Dear Editor, I support the proposal by Dr D’Olier that the society should explore members’ views on climate change, but not through a petition with a particular agenda. Several dozen concerned scientists (the majority Fellows or ex-Fellows of this Society) wrote an open letter to the President on 1st June 2018 requesting a review of the Society’s Position Statements on Climate Change. We still await a reply to that joint letter. Clearly, there is not a consensus amongst Fellows on anthropogenic global warming (AGW), so a survey of members’ views would seem more appropriate than a petition.

Mr Lack’s spur that the society should ‘Join the decarbonisation bandwagon’ (Geoscientist 29 (3), 9, April 2019) is his opinion, to which he is entitled. This may be the opinion of the current GSL board, but discussion of differences of opinion are central to the scientific method, which we understand the Society embraces. Name-calling (‘deniers’), false analogy between the oil and tobacco industries, and the assertion of personal opinion as ‘expert truth’ without evidence are a departure from the scientific method.

For example, Lack refers to the latest IPCC warning that we have 12 years left, but fails to note that the UN issued a similar warning in 1989, as did Al Gore in 2007. What is different now? Lack notes that CO2 concentrations were much higher in the past, but fails to note that they have been declining steadily since at least the Cretaceous. He differentiates carbon emissions from climate change, when it is the IPCC’s central hypothesis that human CO2 alone produces global warming/climate change.

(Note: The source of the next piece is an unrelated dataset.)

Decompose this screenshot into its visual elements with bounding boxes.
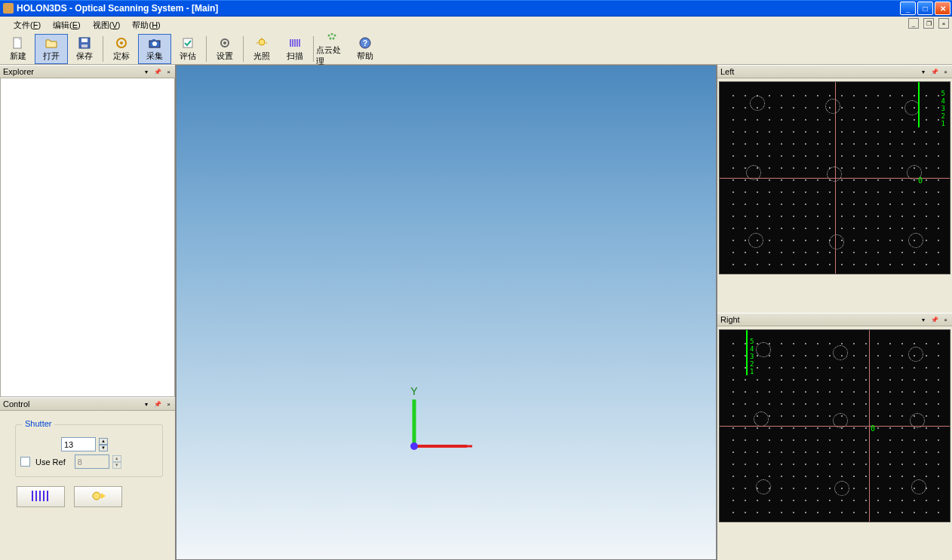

Here are a few of the many observations about the climate that cry out for investigation and open scientific discussion:
•    The El Niño-Southern Oscillation (ENSO) and other multi-decadal effects, all of which have a significant effect on average global temperatures, have been accepted by the IPCC as not being caused by CO2.
•    Although CO2 continues to climb, global average temperatures have not increased since the beginning of this century, other than by ENSO-driven warming.
•    Half of the warming that has occurred since the Industrial Revolution began had already happened by 1943, long before the advent of significant CO2 emissions, which only began around 1950.
•    Central to the IPCC hypothesis of AGW, is that the temperature of the upper tropical troposphere must increase, but it has not.
•    All but one of the models that project the effects of the IPCC hypothesis of AGW, consistently fail to predict what actually occurs—such as El Niños and the pause in global warming since approximately 2000.
•    Global temperature variations over the last 2000 years can be replicated more closely than has been achieved by the IPCC models, using a combination of geologically established cycles (e.g. the Schwabe cycle), and an ENSO correction.


None of these issues implies that climate change is not real, for it is a permanent condition of the planet, or that human CO2 emissions may have a role, but they surely suggest that all is not well with the IPCC hypothesis. We believe the Society needs to evaluate the risk implicit in each of these issues and that the Society should be very cautious of appearing to be following the advice in Lack’s soapbox article.

It seems the Society’s first job should be to define and summarise the evidence for natural fluctuations as portrayed in the geological record, and not mimic the IPCC’s restricted mandate to only consider evidence for the human contribution to Global Warming/Climate Change. The Society has a history of challenging orthodoxy, it would be a tragedy if that tradition were abandoned.